**HOW TO COMPLETE THIS TASK:**
Word for word and without images, transcribe all of the records.

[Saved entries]
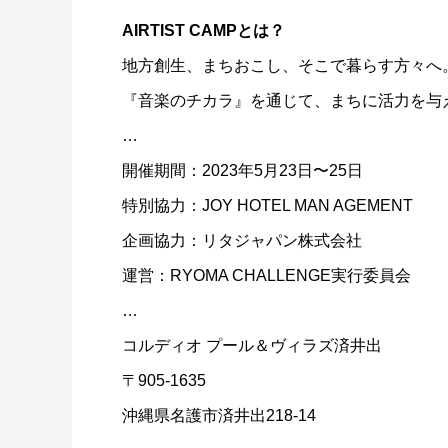
AIRTIST CAMPとは？
地方創生、まちおこし、そこで暮らす方々へ
『音楽のチカラ』を通じて、まちに活力を与
…
開催期間：2023年5月23日〜25日
特別協力：JOY HOTEL MAN AGEMENT
企画協力：リタジャパン株式会社
運営：RYOMA CHALLENGE実行委員会
…
コルディオ プール＆ヴィラズ済井出
〒905-1635
沖縄県名護市済井出218-14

**SOLUTION TO THE EXERCISE:**
AIRTIST CAMPとは？
地方創生、まちおこし、そこで暮らす方々へ
『音楽のチカラ』を通じて、まちに活力を与
…
開催期間：2023年5月23日〜25日
特別協力：JOY HOTEL MAN AGEMENT
企画協力：リタジャパン株式会社
運営：RYOMA CHALLENGE実行委員会
…
コルディオ プール＆ヴィラズ済井出
〒905-1635
沖縄県名護市済井出218-14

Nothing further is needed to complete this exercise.